La France a voulu être le bon élève. Ils l´ont dit : Xavier Bertrand, en 2005, a dit : « En matière de préparation, en France, on n´a rien à se reprocher, on est vraiment très bon ». Par ailleurs, la France a des entreprises pharmaceutiques bien aidées par l´Etat. On veut montrer à la fois qu´on est bon, parce qu´on a Pasteur, cette histoire de la santé publique, et en même temps on y a des intérêts économiques. Je crois que c´est ça la démarche, le bon élève. Maintenant, dans cette histoire, a t-on été les bons élèves ? Rétrospectivement, sur la crise, là où on a été la risée, c´est cette histoire des deux doses, alors que la plupart des pays achetaient une dose. C´est notre principe de précaution, on en a fait un peu trop. La Suisse avait aussi acheté deux doses, c´est le seul pays à ma connaissance.

On parle parfois de civisme de la santé dans certains pays, notamment les pays scandinaves ? Qu´en est-il en France ?

En France, le gouvernement a été le bon élève et les citoyens ont voulu être les mauvais élèves.
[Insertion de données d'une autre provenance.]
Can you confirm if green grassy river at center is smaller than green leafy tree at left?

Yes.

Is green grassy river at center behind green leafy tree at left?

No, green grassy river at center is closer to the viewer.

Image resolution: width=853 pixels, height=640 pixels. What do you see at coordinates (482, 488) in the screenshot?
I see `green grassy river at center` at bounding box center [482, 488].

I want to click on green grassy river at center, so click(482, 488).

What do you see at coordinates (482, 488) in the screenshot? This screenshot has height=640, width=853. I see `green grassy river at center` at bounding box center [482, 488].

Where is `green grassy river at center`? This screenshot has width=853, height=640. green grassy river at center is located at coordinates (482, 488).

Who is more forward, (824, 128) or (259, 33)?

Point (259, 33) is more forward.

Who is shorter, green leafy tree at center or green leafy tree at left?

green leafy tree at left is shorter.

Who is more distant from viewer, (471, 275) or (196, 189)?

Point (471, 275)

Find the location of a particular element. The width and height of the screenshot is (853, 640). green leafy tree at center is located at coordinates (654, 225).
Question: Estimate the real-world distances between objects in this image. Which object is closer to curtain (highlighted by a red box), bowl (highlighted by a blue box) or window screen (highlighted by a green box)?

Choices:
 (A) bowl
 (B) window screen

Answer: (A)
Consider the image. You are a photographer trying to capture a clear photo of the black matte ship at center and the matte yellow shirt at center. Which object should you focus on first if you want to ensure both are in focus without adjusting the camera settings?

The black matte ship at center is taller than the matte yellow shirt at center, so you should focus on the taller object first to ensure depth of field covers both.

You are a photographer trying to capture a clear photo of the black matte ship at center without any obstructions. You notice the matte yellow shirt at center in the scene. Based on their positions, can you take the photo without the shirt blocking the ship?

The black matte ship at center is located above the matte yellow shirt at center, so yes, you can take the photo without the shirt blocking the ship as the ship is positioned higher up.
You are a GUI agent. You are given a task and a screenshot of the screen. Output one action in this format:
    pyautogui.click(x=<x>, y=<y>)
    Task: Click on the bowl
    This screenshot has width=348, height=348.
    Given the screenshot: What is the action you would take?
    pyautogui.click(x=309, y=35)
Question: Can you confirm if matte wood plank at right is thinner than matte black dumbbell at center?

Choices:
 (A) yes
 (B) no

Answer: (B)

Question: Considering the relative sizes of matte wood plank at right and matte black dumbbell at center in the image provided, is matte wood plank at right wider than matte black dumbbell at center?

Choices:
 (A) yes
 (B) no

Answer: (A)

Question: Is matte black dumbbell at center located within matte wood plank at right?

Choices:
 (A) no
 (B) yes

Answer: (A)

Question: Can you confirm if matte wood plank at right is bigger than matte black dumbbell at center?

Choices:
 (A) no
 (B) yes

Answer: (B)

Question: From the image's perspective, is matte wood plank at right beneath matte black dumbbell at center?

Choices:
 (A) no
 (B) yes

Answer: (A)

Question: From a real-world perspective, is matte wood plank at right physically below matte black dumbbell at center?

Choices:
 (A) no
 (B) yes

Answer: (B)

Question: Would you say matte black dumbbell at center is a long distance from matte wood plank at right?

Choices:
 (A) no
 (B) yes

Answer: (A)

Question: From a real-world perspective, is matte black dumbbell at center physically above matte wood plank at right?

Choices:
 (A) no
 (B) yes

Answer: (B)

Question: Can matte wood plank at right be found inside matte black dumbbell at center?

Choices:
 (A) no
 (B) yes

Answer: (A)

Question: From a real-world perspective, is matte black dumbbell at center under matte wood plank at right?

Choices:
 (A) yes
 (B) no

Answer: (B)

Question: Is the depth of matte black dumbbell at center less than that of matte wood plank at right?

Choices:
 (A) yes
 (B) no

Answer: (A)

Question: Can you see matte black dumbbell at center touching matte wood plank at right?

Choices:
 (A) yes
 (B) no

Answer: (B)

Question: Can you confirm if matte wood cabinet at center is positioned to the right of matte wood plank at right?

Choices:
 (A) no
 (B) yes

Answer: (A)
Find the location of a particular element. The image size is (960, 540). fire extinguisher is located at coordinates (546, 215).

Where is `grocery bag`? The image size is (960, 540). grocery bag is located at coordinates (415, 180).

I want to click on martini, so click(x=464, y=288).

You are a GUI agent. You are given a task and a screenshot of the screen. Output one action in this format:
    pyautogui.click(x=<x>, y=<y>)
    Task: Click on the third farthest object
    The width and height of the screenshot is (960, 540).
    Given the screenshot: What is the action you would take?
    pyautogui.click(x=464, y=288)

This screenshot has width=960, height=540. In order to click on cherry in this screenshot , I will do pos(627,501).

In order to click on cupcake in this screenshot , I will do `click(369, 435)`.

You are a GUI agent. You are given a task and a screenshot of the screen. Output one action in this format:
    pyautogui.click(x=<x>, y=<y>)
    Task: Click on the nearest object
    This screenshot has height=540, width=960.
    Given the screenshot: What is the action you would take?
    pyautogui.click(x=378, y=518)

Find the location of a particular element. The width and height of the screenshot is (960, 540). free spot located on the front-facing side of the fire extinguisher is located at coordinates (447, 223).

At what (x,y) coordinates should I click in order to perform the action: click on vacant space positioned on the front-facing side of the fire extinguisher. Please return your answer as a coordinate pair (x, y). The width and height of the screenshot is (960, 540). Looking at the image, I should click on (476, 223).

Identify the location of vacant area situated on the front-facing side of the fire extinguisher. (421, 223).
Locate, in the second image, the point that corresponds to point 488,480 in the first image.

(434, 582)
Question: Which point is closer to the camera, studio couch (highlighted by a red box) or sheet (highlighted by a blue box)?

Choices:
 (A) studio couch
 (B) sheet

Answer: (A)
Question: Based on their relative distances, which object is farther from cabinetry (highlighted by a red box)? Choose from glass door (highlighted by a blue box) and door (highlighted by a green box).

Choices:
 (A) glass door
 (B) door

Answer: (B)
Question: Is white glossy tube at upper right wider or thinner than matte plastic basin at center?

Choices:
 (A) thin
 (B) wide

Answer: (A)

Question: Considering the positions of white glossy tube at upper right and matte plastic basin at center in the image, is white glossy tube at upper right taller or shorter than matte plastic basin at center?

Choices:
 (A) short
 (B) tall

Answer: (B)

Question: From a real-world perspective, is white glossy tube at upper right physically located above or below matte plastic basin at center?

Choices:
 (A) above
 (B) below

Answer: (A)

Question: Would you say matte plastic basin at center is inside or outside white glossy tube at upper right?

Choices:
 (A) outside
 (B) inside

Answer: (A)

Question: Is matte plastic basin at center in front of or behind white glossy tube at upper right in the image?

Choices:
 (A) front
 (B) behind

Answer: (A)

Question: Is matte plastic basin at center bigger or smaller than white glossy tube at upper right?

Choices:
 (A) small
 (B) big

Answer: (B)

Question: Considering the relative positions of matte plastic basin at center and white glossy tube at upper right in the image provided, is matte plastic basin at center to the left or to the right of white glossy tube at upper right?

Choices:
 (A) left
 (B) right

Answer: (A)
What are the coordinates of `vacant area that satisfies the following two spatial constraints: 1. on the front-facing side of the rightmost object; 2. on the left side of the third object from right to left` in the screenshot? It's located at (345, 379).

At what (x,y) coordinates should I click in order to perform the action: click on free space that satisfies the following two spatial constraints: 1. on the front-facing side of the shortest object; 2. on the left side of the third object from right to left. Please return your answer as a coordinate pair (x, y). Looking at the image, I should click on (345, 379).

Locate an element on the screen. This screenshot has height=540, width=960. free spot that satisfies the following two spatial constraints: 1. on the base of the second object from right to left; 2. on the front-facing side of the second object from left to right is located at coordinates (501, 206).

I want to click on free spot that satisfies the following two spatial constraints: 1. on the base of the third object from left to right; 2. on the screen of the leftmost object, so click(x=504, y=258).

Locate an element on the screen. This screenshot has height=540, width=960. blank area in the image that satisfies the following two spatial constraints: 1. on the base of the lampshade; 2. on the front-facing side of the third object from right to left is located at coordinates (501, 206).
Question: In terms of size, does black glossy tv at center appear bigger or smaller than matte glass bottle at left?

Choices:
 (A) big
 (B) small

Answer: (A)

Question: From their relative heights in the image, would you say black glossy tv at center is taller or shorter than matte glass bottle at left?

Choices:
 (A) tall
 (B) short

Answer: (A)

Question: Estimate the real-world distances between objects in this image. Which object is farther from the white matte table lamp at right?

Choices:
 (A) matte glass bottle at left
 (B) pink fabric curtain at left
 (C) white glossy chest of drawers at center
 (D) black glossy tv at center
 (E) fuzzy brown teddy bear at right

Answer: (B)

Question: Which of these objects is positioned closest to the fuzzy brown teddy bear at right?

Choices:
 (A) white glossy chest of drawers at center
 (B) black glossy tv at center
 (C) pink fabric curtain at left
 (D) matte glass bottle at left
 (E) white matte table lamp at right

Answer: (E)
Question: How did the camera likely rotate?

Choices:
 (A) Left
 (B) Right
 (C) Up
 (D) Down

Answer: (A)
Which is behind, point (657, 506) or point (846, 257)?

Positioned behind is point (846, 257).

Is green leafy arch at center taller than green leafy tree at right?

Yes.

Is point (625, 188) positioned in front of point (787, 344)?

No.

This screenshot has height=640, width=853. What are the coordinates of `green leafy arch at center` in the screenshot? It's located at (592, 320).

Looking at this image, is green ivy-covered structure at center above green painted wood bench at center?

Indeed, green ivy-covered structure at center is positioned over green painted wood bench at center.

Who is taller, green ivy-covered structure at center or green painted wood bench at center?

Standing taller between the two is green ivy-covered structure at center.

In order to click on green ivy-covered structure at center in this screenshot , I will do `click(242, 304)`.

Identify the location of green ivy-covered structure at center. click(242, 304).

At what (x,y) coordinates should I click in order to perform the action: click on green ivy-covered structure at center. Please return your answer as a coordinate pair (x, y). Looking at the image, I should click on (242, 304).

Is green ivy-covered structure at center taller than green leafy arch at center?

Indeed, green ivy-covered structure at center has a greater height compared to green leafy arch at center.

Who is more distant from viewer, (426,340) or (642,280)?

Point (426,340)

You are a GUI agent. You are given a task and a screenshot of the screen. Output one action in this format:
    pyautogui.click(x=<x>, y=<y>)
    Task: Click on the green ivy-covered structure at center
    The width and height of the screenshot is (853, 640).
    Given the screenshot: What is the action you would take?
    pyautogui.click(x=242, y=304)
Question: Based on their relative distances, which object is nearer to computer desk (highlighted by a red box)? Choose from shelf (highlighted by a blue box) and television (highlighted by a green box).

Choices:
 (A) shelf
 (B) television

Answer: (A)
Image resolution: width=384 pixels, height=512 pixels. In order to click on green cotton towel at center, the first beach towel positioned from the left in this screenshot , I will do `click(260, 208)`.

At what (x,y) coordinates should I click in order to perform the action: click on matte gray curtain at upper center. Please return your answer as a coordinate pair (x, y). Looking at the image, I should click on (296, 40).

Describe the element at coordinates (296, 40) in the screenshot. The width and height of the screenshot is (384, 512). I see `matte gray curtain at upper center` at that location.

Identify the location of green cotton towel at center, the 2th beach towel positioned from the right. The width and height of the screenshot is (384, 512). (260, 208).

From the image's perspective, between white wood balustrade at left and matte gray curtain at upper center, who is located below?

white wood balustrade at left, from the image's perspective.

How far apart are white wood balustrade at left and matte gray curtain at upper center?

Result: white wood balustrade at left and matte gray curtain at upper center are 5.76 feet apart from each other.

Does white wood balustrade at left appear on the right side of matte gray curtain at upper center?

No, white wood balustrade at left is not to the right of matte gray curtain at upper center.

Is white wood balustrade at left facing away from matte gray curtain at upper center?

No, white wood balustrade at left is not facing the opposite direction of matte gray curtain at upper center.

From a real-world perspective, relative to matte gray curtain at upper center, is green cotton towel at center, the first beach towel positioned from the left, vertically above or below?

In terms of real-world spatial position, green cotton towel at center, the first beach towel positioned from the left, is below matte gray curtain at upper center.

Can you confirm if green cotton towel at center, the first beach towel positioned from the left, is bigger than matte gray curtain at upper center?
C´est plutôt ce paradoxe-là, c´est très français : un gouvernement dont on attend tout, donc il va protéger sa population, et puis une population qui se méfie de l´Etat, parce que si on fait tout pour elle, c´est qu´il doit y avoir quelque chose de caché. Je crois que c´est ça, la situation française. Pour la rétrospective, ce serait intéressant de regarder du côté de l´Allemagne, ça a été un gros choc pour eux, qu´on puisse remettre en question la vaccination. Du moins, pour les personnes allemandes de santé publique que j´ai vues, ça a été vraiment un choc. Pour la population, on le voit en ce moment sur la catastrophe nucléaire, il y a un mouvement écologiste anti-vaccinal beaucoup plus fort et beaucoup plus cohérent en Allemagne. En France, ce sont des groupes d´activistes, mais ça ne diffuse pas aussi massivement dans la population qu´en Allemagne.

Comment qualifiez-vous votre rôle d´acteur ?

A l´époque, ça faisait quatre ans que je travaillais sur le sujet, j´avais un peu de recul. J´ai été un peu acteur de l´histoire parce que, travaillant avec les experts, ils m´ont demandé d´organiser des conférences sur les enjeux de santé, de société. Cela, c´est à un tout petit niveau, disons que ça reste discret. Et puis, à la fin de la pandémie en janvier 2010, une journaliste du Monde m´a demandé de faire un entretien. Ce qui est assez bizarre, c´est qu´elle se soit adressé à moi parce qu´elle connaissait des papiers que j´avais écrit sur la vache folle. De là, je suis devenu un peu le porte-parole de la critique experte. Le lendemain, ils ont demandé à François Ewald de faire un entretien défendant le principe de précaution. Depuis, je travaille plus régulièrement avec Le Monde. La question intéressante, pour moi, c´est la place de l´anthropologue entre le journaliste et l´expert. L´anthropologue ne va pas s´intéresser à l´opinion publique en général. Il écrit des livres mais c´est difficile à lire, etc. Le journaliste est un relais, en même temps l´anthropologue doit avoir une parole audible par les experts et pas juste fournir de la critique spontanée.

Quel est votre point de vue sur la façon dont les médias se sont approprié le sujet de la grippe. Plus que des relais, quel rôle ont-ils joué dans la construction de cette crise ?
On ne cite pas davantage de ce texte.